WHAT IS NEEDED - Which lines of the data contain the string "Medicare"? Copy every one of them.

STORED DATA -
───
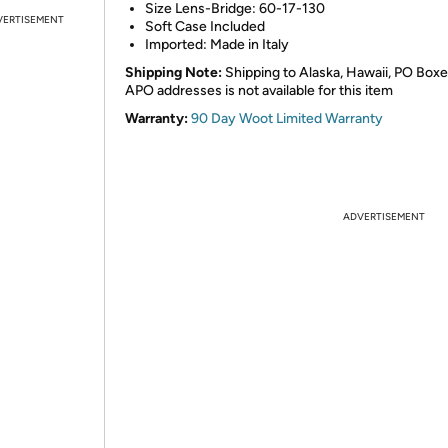
Size Lens-Bridge: 60-17-130
VERTISEMENT
Soft Case Included
Imported: Made in Italy
Shipping Note:
Shipping to Alaska, Hawaii, PO Boxe
APO addresses is not available for this item
Warranty:
90 Day Woot Limited Warranty
ADVERTISEMENT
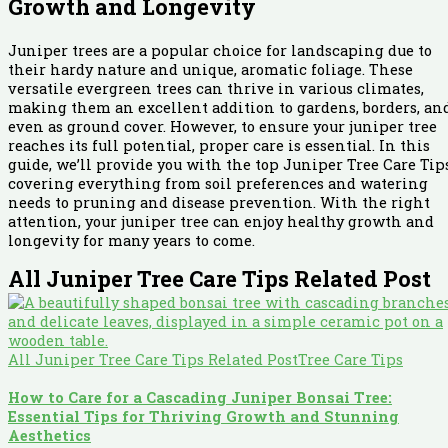
Growth and Longevity
Juniper trees are a popular choice for landscaping due to
their hardy nature and unique, aromatic foliage. These
versatile evergreen trees can thrive in various climates,
making them an excellent addition to gardens, borders, an
even as ground cover. However, to ensure your juniper tree
reaches its full potential, proper care is essential. In this
guide, we’ll provide you with the top Juniper Tree Care Tips
covering everything from soil preferences and watering
needs to pruning and disease prevention. With the right
attention, your juniper tree can enjoy healthy growth and
longevity for many years to come.
All Juniper Tree Care Tips Related Post
All Juniper Tree Care Tips Related Post
Tree Care Tips
How to Care for a Cascading Juniper Bonsai Tree:
Essential Tips for Thriving Growth and Stunning
Aesthetics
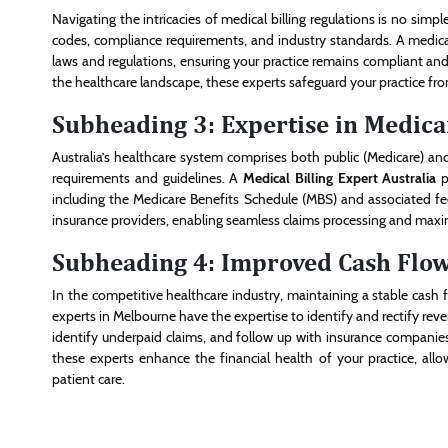
Navigating the intricacies of medical billing regulations is no simple
codes, compliance requirements, and industry standards. A medical 
laws and regulations, ensuring your practice remains compliant and 
the healthcare landscape, these experts safeguard your practice fr
Subheading 3: Expertise in Medica
Australia’s healthcare system comprises both public (Medicare) and
requirements and guidelines. A
Medical Billing Expert Australia
p
including the Medicare Benefits Schedule (MBS) and associated fee
insurance providers, enabling seamless claims processing and maxi
Subheading 4: Improved Cash Flo
In the competitive healthcare industry, maintaining a stable cash fl
experts in Melbourne have the expertise to identify and rectify rev
identify underpaid claims, and follow up with insurance compani
these experts enhance the financial health of your practice, al
patient care.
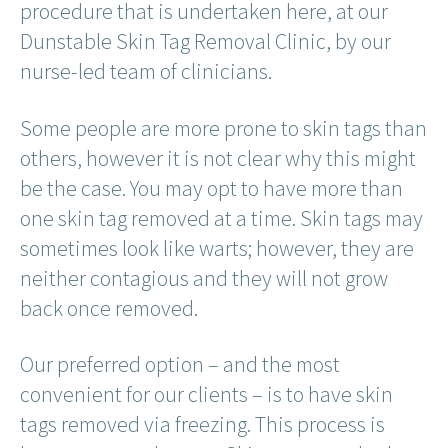
procedure that is undertaken here, at our
Dunstable Skin Tag Removal Clinic, by our
nurse-led team of clinicians.
Some people are more prone to skin tags than
others, however it is not clear why this might
be the case. You may opt to have more than
one skin tag removed at a time. Skin tags may
sometimes look like warts; however, they are
neither contagious and they will not grow
back once removed.
Our preferred option – and the most
convenient for our clients – is to have skin
tags removed via freezing. This process is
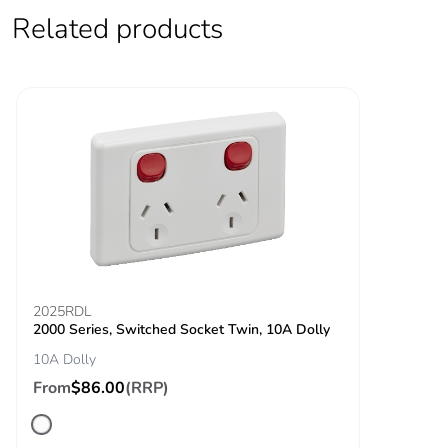
Related products
End of life
N/A
manual
availability
Take-back
No
Warranty (in
18
months)
2025RDL
2000 Series, Switched Socket Twin, 10A Dolly
10A Dolly
From
$86.00
(RRP)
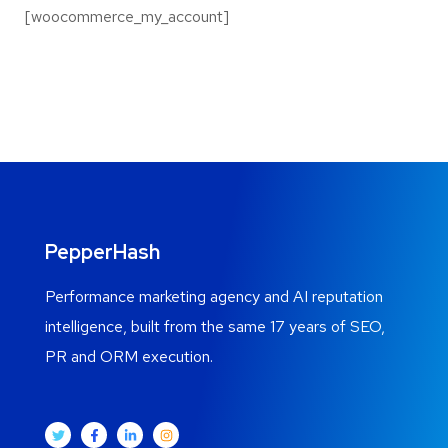
[woocommerce_my_account]
PepperHash
Performance marketing agency and AI reputation
intelligence, built from the same 17 years of SEO,
PR and ORM execution.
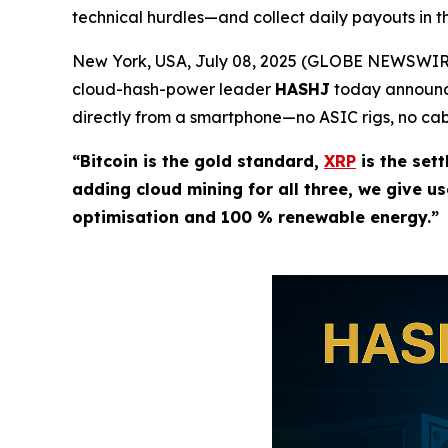
technical hurdles—and collect daily payouts in th
New York, USA, July 08, 2025 (GLOBE NEWSWIRE)
cloud-hash-power leader
HASHJ
today announce
directly from a smartphone—no ASIC rigs, no cabl
“Bitcoin is the gold standard,
XRP
is the sett
adding cloud mining for all three, we give u
optimisation and 100 % renewable energy.”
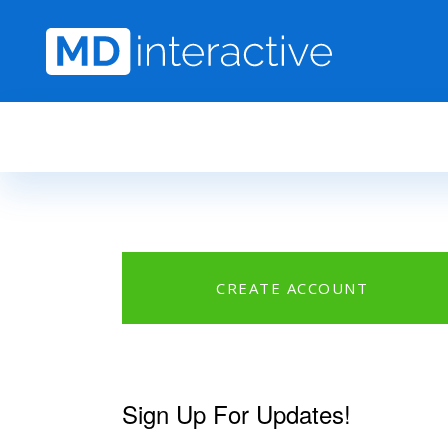
Skip to main content
CREATE ACCOUNT
Sign Up For Updates!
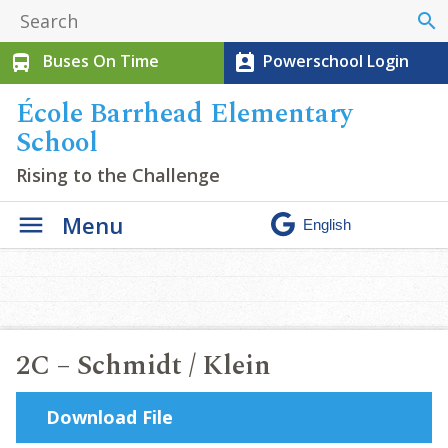
search
Buses On Time
Powerschool Login
directions_bus
perm_contact_calendar
École Barrhead Elementary
School
Rising to the Challenge
Menu
2C – Schmidt / Klein
Download File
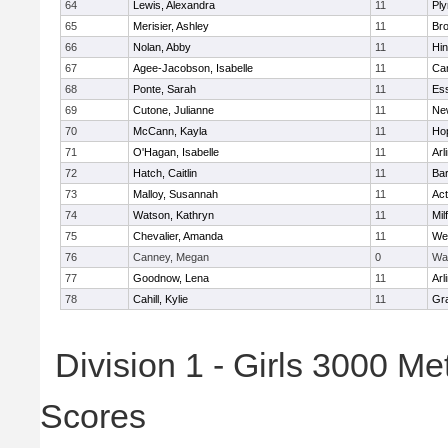
64
Lewis, Alexandra
11
Pl
65
Merisier, Ashley
11
Br
66
Nolan, Abby
11
Hi
67
Agee-Jacobson, Isabelle
11
Cam
68
Ponte, Sarah
11
Ess
69
Cutone, Julianne
11
Ne
70
McCann, Kayla
11
Ho
71
O'Hagan, Isabelle
11
Arl
72
Hatch, Caitlin
11
Bar
73
Malloy, Susannah
11
Ac
74
Watson, Kathryn
11
Mil
75
Chevalier, Amanda
11
We
76
Canney, Megan
0
Wa
77
Goodnow, Lena
11
Arl
78
Cahill, Kylie
11
Gra
Division 1 - Girls 3000 M
Scores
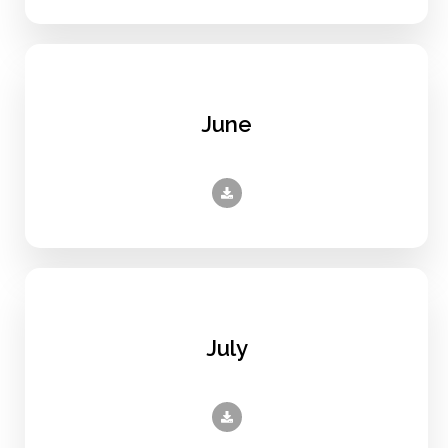
June
July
───
ANSWER TO THIS TASK -
Australia’s healthcare system comprises both public (Medicare) and
including the Medicare Benefits Schedule (MBS) and associated fee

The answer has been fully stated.